How to declare and use 1D and 2D byte arrays in Verilog?

Ursa Major picture Ursa Major · Jun 10, 2010 · Viewed 193.6k times · Source

How to declare and use 1D and 2D byte arrays in Verilog?

eg. how to do something like

byte a_2D[3][3];
byte a_1D[3];

// using 1D
for (int i=0; i< 3; i++)
{
    a_1D[i] = (byte)i;
}

// using 2D
for (int i=0; i< 3; i++)
{
    for (int j=0; j< 3; j++)
    {
        a_2D[i][j] = (byte)i*j;
    }
}

Answer

Marty picture Marty · Jun 10, 2010

Verilog thinks in bits, so reg [7:0] a[0:3] will give you a 4x8 bit array (=4x1 byte array). You get the first byte out of this with a[0]. The third bit of the 2nd byte is a[1][2].
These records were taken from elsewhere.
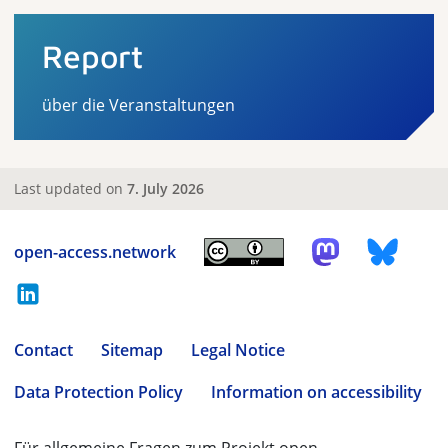
Report
über die Veranstaltungen
Last updated on
7. July 2026
open-access.network
Contact
Sitemap
Legal Notice
Data Protection Policy
Information on accessibility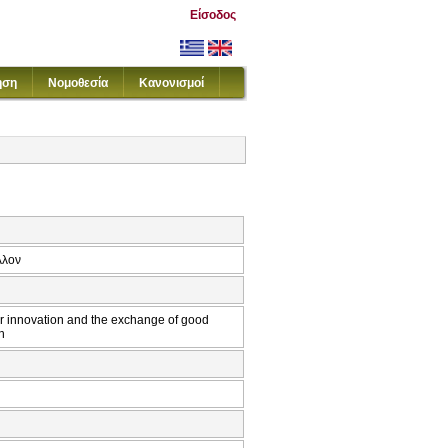
Είσοδος
ηση
Νομοθεσία
Κανονισμοί
λλον
 innovation and the exchange of good
h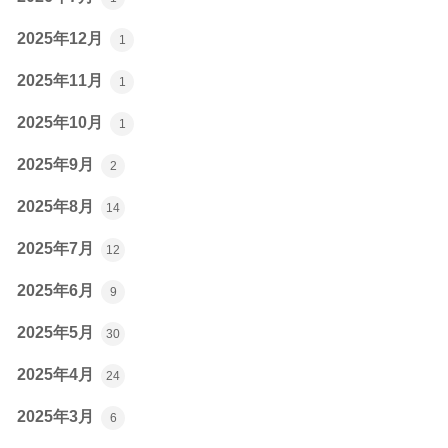
2025年12月
1
2025年11月
1
2025年10月
1
2025年9月
2
2025年8月
14
2025年7月
12
2025年6月
9
2025年5月
30
2025年4月
24
2025年3月
6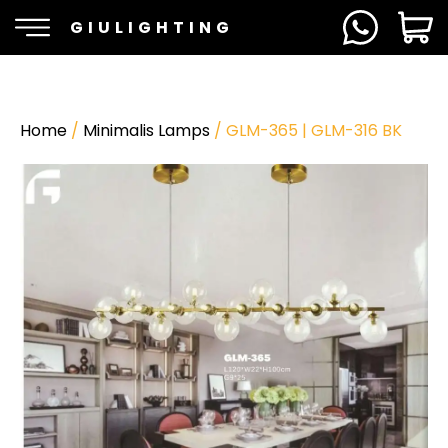
GIULIGHTING
Home
/
Minimalis Lamps
/ GLM-365 | GLM-316 BK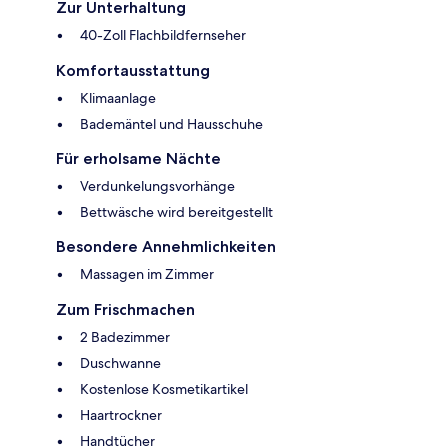
Zur Unterhaltung
40-Zoll Flachbildfernseher
Komfortausstattung
Klimaanlage
Bademäntel und Hausschuhe
Für erholsame Nächte
Verdunkelungsvorhänge
Bettwäsche wird bereitgestellt
Besondere Annehmlichkeiten
Massagen im Zimmer
Zum Frischmachen
2 Badezimmer
Duschwanne
Kostenlose Kosmetikartikel
Haartrockner
Handtücher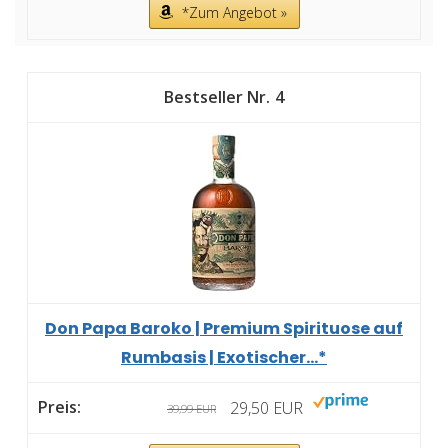
*Zum Angebot »
4
Don Papa Baroko | Premium Spirituose auf
Rumbasis | Exotischer...*
29,50 EUR
39,99 EUR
For a 2D array of bytes, first check your simulator/compiler. Older versions (pre '01, I believe) won't support this. Then reg [7:0] a [0:3] [0:3] will give you a 2D array of bytes. A single bit can be accessed with a[2][0][7] for example.

reg [7:0] a [0:3];
reg [7:0] b [0:3] [0:3];

reg [7:0] c;
reg d;

initial begin

   for (int i=0; i<=3; i++) begin
      a[i] = i[7:0];
   end

   c = a[0];
   d = a[1][2]; 


   // using 2D
   for (int i=0; i<=3; i++)
      for (int j=0; j<=3; j++)
          b[i][j] = i*j;  // watch this if you're building hardware

end